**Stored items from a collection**
*** Block opens ***

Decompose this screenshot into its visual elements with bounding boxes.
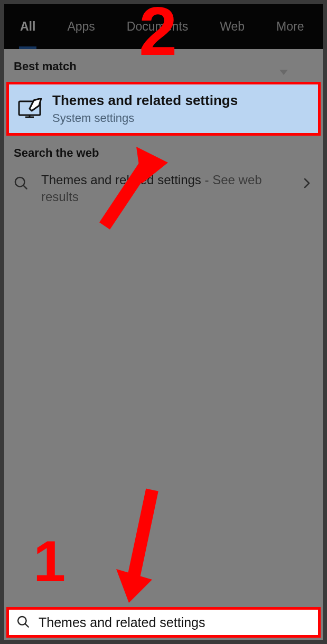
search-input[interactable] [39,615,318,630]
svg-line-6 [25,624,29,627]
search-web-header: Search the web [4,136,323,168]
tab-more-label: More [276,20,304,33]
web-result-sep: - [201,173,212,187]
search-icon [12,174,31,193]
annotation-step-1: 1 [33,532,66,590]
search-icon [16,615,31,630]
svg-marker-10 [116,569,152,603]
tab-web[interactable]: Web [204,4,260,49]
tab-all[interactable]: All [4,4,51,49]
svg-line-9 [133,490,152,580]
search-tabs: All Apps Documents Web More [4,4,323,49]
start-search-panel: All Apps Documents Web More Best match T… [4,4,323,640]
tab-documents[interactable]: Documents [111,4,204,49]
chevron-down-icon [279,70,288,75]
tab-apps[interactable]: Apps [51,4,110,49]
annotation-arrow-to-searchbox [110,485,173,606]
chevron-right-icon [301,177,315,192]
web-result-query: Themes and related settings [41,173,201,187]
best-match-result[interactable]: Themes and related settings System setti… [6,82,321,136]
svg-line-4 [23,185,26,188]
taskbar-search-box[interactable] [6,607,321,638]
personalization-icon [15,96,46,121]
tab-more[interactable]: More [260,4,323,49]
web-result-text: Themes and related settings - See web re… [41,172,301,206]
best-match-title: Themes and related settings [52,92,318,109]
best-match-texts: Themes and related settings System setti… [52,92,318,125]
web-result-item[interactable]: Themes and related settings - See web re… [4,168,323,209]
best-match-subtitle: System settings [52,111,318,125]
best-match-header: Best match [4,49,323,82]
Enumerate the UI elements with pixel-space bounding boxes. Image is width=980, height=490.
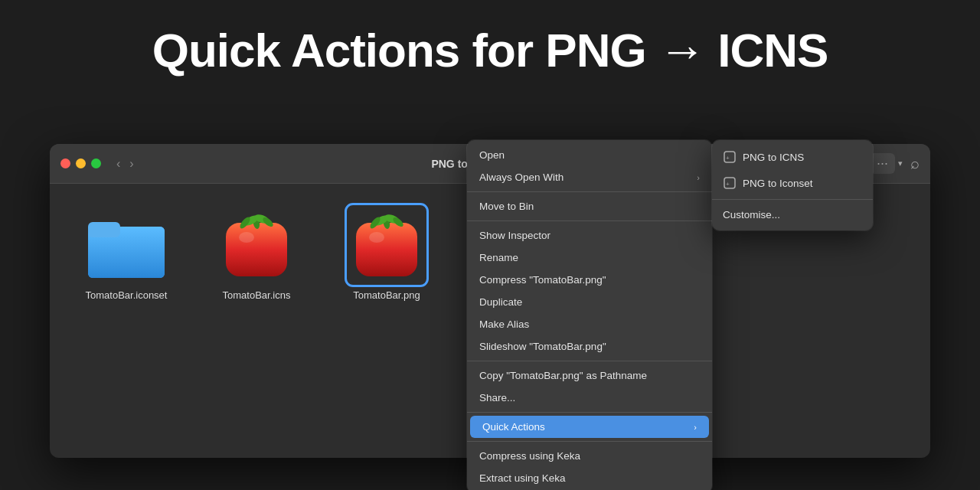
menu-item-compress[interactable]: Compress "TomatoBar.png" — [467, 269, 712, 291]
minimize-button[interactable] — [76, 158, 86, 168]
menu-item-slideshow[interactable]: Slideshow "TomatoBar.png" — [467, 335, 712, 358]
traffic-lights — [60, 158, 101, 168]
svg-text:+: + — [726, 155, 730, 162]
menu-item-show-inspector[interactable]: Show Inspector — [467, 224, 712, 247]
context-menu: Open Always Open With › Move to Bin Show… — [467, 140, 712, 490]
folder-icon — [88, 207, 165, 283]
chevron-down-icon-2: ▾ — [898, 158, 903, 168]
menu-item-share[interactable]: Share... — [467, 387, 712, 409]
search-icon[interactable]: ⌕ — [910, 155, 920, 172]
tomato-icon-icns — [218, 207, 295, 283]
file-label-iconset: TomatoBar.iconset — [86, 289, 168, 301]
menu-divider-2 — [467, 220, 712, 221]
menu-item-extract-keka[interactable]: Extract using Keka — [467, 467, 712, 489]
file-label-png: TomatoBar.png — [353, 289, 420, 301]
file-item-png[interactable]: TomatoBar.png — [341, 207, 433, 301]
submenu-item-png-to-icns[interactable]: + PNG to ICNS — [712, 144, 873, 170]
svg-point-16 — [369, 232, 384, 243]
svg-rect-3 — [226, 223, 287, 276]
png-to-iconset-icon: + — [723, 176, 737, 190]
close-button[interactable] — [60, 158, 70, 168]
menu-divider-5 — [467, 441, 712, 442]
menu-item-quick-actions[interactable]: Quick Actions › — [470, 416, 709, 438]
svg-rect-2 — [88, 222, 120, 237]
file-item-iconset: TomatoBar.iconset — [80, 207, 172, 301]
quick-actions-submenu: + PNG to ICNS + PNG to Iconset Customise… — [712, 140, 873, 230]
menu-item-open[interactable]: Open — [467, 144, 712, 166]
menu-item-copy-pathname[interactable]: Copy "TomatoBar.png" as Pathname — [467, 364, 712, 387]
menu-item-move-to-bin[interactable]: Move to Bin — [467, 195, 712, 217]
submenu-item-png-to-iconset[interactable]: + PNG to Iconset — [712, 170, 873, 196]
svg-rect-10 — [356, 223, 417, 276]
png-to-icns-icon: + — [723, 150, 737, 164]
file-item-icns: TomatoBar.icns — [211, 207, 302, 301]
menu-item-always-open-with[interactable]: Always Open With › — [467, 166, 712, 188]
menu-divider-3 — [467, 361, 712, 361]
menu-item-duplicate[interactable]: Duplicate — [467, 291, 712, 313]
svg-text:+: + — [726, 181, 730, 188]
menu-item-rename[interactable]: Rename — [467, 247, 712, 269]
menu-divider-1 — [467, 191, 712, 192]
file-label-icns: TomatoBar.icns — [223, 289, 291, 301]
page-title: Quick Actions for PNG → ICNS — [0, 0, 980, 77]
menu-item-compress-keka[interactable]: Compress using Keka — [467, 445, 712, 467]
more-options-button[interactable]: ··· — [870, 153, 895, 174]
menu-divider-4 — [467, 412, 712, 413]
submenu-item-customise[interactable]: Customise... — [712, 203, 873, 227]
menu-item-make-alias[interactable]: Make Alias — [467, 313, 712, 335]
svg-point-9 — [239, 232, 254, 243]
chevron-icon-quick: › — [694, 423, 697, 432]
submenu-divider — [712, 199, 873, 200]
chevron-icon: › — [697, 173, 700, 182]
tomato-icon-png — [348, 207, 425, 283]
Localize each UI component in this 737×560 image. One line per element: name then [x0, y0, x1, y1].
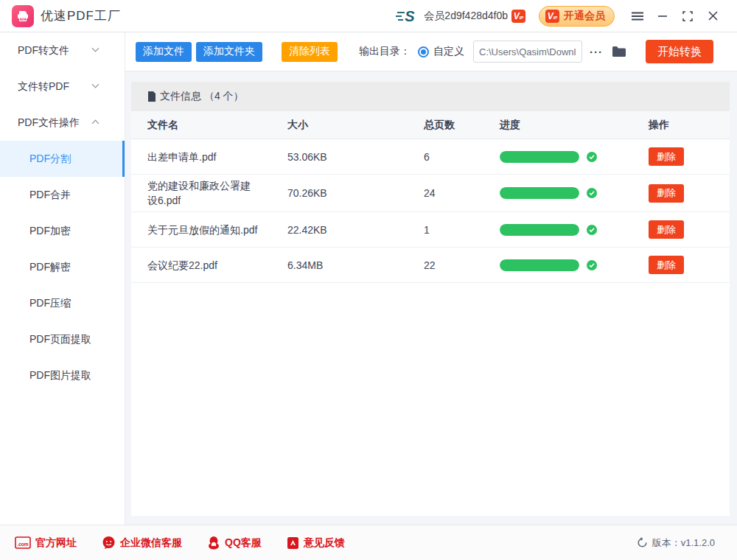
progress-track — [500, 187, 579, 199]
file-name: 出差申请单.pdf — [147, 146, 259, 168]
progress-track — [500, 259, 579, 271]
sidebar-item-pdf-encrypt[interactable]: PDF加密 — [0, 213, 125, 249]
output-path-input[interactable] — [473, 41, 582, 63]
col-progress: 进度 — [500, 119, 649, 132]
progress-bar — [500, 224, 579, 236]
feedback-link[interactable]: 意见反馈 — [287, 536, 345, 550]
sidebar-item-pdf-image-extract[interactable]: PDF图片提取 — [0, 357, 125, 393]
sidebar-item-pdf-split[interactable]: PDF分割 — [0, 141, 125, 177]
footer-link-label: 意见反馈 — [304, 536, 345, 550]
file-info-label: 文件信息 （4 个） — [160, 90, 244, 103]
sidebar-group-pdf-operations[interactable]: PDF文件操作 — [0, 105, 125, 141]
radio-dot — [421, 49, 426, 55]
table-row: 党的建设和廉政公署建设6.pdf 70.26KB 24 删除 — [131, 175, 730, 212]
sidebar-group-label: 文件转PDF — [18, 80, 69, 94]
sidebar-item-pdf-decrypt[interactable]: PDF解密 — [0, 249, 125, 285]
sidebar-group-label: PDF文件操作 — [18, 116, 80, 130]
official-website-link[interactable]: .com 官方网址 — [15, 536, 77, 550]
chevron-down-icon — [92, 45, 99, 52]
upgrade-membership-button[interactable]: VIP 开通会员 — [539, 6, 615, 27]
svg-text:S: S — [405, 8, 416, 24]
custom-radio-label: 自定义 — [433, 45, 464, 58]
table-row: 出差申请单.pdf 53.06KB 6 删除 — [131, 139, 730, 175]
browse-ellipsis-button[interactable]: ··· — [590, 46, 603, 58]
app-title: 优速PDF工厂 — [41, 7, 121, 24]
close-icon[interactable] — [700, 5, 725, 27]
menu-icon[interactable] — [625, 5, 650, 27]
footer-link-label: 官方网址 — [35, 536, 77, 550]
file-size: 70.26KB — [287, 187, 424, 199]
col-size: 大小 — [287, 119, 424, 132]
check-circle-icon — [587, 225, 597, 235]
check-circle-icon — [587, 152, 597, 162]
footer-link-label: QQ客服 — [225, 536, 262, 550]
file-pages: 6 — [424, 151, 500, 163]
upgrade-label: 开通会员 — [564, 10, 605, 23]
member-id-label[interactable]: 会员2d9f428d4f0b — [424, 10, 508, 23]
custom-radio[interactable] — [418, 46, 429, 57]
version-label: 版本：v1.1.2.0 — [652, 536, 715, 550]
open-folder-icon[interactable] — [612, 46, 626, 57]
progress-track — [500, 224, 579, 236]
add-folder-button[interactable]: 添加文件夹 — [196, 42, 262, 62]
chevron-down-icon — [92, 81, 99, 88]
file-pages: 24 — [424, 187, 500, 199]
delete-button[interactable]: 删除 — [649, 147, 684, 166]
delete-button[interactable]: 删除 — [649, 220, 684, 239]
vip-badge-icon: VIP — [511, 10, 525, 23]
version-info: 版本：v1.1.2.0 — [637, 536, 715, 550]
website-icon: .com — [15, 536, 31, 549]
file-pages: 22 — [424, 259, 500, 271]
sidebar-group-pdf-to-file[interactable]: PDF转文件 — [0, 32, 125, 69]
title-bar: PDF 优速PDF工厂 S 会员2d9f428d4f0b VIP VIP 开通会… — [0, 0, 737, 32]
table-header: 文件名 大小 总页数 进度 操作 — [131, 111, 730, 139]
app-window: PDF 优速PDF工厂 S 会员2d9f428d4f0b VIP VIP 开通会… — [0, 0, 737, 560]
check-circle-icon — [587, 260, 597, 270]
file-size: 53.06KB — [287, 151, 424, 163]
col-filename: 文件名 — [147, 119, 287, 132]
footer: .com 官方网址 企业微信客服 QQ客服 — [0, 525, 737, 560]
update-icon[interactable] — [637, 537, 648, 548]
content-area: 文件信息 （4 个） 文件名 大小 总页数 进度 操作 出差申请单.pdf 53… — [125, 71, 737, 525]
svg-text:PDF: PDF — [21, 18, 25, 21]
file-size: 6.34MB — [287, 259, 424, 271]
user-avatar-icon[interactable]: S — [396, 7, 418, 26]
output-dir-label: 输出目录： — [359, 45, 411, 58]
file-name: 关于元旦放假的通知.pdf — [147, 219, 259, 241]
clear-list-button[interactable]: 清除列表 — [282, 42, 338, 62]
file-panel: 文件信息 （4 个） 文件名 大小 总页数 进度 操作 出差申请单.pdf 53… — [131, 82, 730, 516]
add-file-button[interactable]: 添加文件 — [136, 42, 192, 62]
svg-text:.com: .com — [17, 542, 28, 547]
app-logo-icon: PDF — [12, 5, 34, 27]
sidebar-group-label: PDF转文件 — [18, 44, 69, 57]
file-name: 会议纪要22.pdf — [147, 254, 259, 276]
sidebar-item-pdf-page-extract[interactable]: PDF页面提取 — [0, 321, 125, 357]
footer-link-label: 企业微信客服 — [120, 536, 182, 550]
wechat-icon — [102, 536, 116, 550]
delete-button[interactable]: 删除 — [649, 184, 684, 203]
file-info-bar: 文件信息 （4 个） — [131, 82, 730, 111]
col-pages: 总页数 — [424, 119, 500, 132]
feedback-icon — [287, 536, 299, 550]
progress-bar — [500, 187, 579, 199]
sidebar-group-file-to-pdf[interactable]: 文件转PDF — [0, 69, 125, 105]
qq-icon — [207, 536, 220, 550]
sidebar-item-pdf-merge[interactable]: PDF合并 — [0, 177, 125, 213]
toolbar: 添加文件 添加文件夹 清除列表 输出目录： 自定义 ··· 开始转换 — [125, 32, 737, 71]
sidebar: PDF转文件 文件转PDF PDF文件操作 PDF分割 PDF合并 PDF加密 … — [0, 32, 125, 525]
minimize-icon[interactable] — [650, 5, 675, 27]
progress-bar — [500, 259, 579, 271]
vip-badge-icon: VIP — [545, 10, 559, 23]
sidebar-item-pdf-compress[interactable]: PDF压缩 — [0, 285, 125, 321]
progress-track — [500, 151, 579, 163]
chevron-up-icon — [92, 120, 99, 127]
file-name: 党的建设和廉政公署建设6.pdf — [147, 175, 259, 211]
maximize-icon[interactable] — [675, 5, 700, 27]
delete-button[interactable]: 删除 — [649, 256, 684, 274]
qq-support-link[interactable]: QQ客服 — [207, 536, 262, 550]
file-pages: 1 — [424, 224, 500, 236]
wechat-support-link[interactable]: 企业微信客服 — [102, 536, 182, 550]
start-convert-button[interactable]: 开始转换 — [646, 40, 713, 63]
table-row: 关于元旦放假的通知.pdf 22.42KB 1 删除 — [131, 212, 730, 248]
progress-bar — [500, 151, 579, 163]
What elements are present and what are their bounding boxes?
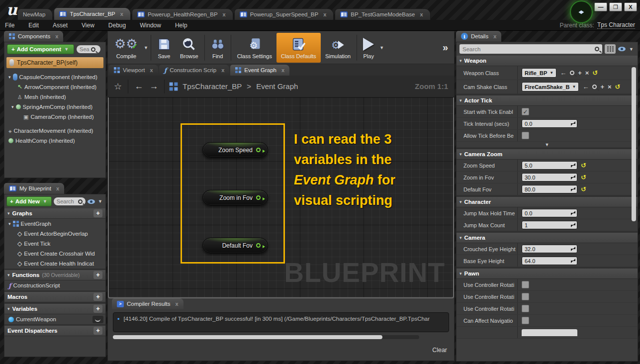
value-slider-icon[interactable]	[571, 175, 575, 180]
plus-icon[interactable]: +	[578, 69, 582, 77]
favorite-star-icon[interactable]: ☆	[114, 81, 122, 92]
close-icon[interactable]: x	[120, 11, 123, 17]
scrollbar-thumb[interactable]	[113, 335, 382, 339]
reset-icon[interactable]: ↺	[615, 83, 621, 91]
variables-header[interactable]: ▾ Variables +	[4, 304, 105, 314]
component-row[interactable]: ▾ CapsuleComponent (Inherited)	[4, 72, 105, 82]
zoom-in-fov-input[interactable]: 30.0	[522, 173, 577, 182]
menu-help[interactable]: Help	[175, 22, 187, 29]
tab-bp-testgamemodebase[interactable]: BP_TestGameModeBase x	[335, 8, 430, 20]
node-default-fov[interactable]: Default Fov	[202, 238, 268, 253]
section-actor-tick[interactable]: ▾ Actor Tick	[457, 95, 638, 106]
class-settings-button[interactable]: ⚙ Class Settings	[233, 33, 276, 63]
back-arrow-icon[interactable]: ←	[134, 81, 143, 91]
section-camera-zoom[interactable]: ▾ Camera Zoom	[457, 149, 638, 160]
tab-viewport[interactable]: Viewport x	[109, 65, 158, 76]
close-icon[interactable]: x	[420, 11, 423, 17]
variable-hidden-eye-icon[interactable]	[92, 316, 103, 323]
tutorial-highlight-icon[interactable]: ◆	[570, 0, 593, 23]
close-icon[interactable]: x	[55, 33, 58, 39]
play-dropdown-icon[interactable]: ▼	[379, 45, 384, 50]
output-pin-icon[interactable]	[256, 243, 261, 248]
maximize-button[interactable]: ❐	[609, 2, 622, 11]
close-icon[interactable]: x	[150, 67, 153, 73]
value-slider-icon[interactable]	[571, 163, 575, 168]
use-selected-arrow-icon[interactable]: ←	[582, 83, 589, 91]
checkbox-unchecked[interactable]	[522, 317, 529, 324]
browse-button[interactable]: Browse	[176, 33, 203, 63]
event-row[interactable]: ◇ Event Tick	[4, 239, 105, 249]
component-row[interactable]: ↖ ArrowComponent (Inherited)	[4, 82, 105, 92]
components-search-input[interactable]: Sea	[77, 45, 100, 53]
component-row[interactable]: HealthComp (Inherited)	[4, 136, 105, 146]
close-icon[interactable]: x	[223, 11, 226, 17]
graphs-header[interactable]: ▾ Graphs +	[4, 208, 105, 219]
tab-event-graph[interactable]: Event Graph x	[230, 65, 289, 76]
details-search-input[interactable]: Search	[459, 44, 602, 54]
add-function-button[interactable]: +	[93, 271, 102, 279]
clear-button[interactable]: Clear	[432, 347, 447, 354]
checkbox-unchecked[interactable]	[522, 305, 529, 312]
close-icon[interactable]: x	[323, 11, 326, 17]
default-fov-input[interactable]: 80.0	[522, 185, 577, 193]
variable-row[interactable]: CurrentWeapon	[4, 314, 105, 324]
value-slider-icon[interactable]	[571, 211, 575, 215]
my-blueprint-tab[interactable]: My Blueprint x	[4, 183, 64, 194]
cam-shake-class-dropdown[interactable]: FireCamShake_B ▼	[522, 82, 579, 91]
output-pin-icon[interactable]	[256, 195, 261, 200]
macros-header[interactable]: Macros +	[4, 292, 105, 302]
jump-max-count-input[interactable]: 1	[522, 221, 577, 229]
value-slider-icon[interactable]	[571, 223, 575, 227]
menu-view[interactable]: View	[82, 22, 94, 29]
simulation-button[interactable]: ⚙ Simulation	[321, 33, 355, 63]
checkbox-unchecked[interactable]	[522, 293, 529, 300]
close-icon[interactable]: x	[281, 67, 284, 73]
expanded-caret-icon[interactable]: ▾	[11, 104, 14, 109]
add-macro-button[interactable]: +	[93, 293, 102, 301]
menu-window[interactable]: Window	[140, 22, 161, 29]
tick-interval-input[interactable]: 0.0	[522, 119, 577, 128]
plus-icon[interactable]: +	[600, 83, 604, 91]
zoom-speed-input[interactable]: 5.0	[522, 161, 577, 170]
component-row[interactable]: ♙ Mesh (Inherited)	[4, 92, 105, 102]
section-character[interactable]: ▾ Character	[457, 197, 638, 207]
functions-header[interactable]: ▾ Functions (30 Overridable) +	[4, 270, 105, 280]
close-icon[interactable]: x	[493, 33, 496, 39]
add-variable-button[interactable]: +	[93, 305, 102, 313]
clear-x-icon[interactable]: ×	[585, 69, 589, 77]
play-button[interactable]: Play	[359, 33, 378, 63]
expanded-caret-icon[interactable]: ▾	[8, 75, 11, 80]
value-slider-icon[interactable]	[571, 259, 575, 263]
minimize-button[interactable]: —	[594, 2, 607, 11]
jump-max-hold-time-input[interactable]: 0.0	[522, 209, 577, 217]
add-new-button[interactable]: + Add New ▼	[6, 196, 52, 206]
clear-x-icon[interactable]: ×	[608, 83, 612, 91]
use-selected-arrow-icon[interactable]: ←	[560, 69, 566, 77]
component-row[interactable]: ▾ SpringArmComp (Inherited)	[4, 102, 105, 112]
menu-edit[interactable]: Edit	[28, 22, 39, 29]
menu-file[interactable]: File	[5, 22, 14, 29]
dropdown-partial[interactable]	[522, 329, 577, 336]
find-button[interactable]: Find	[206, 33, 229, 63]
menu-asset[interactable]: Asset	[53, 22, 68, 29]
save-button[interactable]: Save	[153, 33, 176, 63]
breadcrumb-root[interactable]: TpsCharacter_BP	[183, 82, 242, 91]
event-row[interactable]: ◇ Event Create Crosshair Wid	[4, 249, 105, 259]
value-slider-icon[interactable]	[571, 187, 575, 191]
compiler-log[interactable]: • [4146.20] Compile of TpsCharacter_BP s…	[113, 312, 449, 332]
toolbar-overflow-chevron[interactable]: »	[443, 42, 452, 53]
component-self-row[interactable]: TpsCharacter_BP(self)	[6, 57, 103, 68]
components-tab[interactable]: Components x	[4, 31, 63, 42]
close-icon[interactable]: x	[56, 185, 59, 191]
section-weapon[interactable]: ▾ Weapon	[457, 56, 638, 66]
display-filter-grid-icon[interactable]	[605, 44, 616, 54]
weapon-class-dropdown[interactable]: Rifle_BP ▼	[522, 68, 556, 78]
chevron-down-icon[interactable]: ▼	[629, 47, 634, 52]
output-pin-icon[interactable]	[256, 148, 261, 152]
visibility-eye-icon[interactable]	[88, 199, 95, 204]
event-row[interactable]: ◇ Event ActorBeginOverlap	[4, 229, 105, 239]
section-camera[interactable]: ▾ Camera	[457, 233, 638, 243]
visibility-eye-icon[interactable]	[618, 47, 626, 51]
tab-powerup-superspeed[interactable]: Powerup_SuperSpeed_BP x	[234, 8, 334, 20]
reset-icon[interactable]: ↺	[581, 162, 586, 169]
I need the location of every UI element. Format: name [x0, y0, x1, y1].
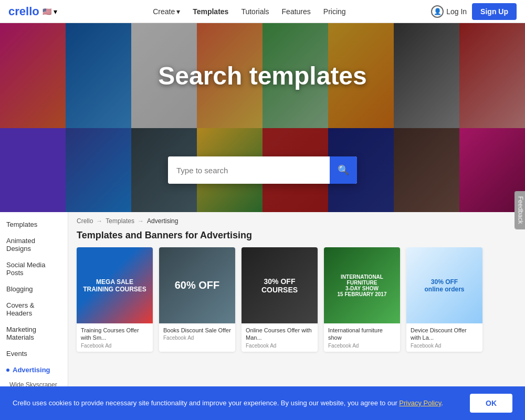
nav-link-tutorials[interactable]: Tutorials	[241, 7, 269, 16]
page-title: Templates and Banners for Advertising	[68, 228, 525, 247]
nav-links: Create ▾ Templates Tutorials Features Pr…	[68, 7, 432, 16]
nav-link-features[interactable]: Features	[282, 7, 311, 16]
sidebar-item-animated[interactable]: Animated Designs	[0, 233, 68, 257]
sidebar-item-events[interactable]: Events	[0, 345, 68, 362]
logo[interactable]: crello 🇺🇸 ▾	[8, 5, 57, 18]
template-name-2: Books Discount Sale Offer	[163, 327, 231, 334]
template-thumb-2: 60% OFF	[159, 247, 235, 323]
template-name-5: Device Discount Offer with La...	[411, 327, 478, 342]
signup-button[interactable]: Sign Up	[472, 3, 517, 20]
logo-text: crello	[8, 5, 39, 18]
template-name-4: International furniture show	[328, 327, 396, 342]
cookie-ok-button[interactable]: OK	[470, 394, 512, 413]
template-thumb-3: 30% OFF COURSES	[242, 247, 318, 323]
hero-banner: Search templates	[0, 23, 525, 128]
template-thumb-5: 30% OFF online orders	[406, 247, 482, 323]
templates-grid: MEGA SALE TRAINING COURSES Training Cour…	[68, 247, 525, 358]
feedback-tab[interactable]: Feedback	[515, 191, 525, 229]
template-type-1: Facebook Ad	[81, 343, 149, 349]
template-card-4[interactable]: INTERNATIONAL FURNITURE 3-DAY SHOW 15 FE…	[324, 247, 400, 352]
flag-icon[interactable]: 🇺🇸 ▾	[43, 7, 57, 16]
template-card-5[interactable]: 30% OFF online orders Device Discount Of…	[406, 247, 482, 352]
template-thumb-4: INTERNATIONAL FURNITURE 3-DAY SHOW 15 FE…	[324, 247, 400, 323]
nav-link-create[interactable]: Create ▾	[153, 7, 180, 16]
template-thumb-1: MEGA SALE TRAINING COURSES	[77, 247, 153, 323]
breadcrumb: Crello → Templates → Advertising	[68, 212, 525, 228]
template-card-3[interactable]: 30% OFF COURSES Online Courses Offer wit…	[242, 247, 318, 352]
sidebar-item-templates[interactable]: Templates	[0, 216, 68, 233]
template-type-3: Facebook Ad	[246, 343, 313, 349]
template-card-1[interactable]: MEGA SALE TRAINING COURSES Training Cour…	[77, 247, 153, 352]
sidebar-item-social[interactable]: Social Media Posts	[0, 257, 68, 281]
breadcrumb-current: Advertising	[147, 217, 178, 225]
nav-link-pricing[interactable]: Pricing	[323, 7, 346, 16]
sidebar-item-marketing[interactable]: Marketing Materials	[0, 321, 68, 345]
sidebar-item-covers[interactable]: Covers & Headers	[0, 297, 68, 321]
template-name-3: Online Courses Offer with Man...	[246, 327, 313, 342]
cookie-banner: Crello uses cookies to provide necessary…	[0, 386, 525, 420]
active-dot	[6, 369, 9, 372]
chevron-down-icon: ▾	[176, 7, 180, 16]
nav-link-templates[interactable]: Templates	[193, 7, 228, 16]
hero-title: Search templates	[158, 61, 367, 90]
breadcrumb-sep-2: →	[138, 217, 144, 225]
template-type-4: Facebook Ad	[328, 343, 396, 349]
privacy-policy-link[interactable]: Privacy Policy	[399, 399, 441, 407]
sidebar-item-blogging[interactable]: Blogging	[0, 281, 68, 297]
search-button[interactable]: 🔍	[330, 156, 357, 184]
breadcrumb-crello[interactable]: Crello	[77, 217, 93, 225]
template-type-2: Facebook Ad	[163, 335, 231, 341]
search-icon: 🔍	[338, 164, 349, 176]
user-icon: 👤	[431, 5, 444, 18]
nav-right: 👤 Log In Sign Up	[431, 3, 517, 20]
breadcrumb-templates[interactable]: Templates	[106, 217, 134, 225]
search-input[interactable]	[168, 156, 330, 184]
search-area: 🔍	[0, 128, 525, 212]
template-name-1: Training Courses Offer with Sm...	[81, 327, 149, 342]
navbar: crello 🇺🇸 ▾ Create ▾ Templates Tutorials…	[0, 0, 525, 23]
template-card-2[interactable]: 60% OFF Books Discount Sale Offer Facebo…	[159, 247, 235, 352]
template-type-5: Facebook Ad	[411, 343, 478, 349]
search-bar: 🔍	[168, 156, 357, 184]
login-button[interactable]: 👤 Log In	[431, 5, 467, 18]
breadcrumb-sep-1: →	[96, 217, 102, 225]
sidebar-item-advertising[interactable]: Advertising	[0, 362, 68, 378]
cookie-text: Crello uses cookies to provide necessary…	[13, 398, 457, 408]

*** Block closes ***

**REQUIRED WORK**
Scan the records above for the word "输出目录" and return every line where it occurs.

**TASK RESPONSE**
output-dir-label: 输出目录： — [359, 45, 411, 58]
toolbar: 添加文件 添加文件夹 清除列表 输出目录： 自定义 ··· 开始转换 — [125, 32, 737, 71]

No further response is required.